Des bandes bleues de la police sont collées sur la porte de la résidence les "Aquarelles", à Hertain (Tournai). Dans ce centre vivaient, jusqu'ici, des adultes souffrant de troubles psychiatriques. Si ce lieu est désormais fermé, c'est à cause des plaintes pour maltraitance qui ont été déposées. Selon certains témoignages récoltés par la police, les résidents étaient sous-alimentés, sales, mal soignés et livrés à eux-mêmes.
Je ne crois pas qu'il y ait beaucoup de gens qui travaillaient là
Une voisine du centre témoigne : "J'ai vu une dame en chaise roulante qui est tombée de sa chaise et il n'y avait personne pour la ramasser. Donc moi, j'ai été pour la relever". Une habitante a aussi été témoin d'une situation inquiétante: "Il y en a un qui est arrivé en plein hiver, il y avait juste un t-shirt sur lui, il était à pieds nus, dans ses petites savates. Je lui ai même dit 'il fait froid, il faut mettre un pull'. Ce n'est pas mon rôle à le faire, c'était le rôle des gens qui travaillaient là. Mais apparemment, je ne crois pas qu'il y ait beaucoup de gens qui travaillaient là. Je ne les voyais jamais".
Ce lieu avait ouvert ses portes fin octobre et avait déjà été épinglé par la presse, pour deux raisons. Tout d'abord, ses propriétaires avaient déjà ouvert une maison de repos, qui a ensuite été fermée en 2021 pour des faits de maltraitance. Ce nouveau projet, qui concerne désormais des personnes en difficultés, a ouvert sans autorisation de l'AVIQ ou des autorités communales. Des inquiétudes avaient déjà été soulevées par ces derniers, ainsi que les syndicats.

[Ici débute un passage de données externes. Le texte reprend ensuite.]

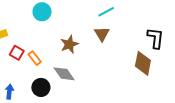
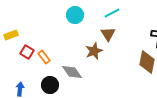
cyan circle: (42, 12) -> (75, 15), moved
brown star: (69, 44) -> (94, 51), moved

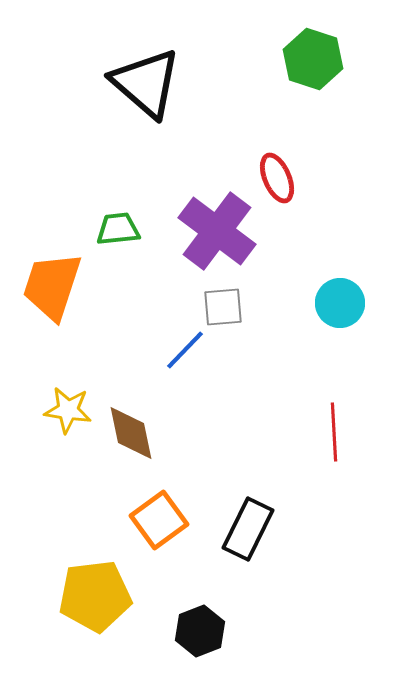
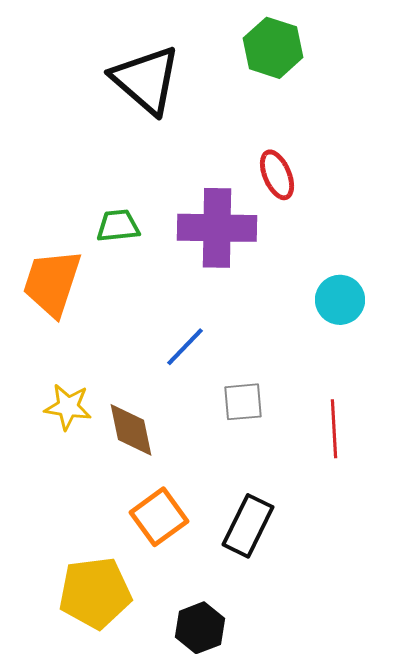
green hexagon: (313, 59) -> (273, 48), moved
purple cross: (217, 231) -> (217, 228), turned -36
gray square: (223, 307) -> (243, 402), moved

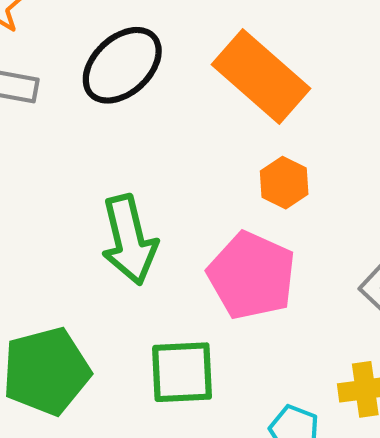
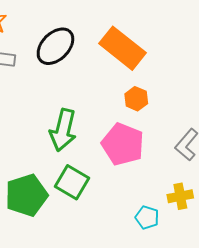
green arrow: (129, 240) -> (63, 130), turned 30
green square: (182, 372) -> (72, 182), moved, turned 36

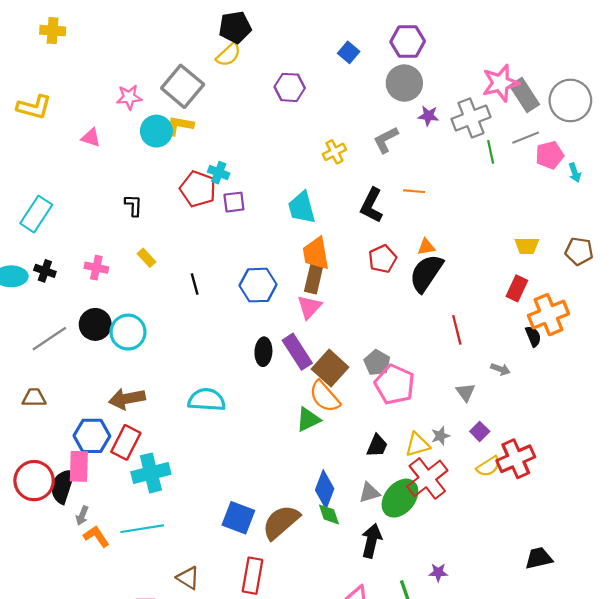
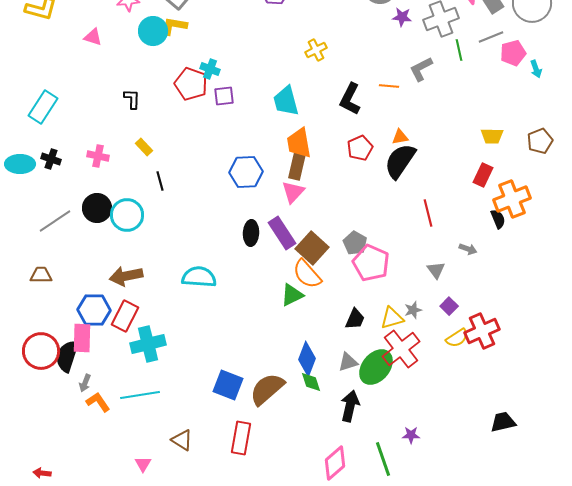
gray L-shape: (386, 140) -> (421, 69), moved
brown pentagon: (579, 251) -> (540, 141), turned -30
black line: (195, 284) -> (160, 181), moved

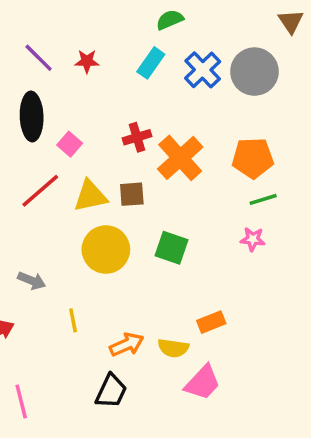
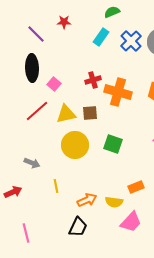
red star: (87, 61) -> (64, 22), moved
orange cross: (180, 158) -> (118, 92), turned -32

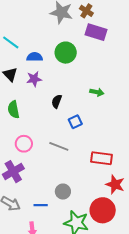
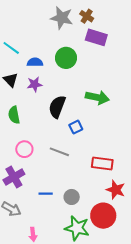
green arrow: (97, 92) -> (97, 97), size x1.6
black semicircle: (57, 101) -> (57, 107), size x1.6
gray circle: (63, 192) -> (72, 197), moved
blue line: (41, 205) -> (46, 194), moved

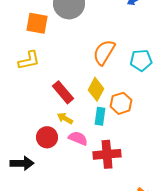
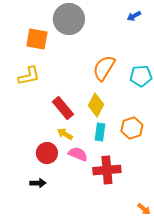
orange hexagon: (121, 103) -> (132, 128), moved
black arrow: (22, 163) -> (38, 183), moved, size x0.7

Près d'un an plus tard, le centre des "Aquarelles" ferme ses portes
"Vous avez devant vous un bourgmestre soulagé", déclare le bourgmestre de Tournai, Paul-Olivier Delannois en conférence de presse.
Mais pourquoi a-t-il fallu autant de temps pour pouvoir fermer la résidence, alors que des plaintes avaient déjà été déposées ? Voilà le nœud du problème.
Lara Kotlar, porte-parole de l'Agence wallonne pour une vie de qualité (AVIQ) admet que l'institution était connue. "On a été mis au courant de l'existence de cette structure, puisqu'à un moment, elle a introduit une demande d'agrément, qui a été refusé", explique-t-elle dans le RTL info 13h. "Elle a même été inspectée en vue de l'agrément. Comme l'agrément a été refusé et qu'il y a un recours, on a plus pu y entrer".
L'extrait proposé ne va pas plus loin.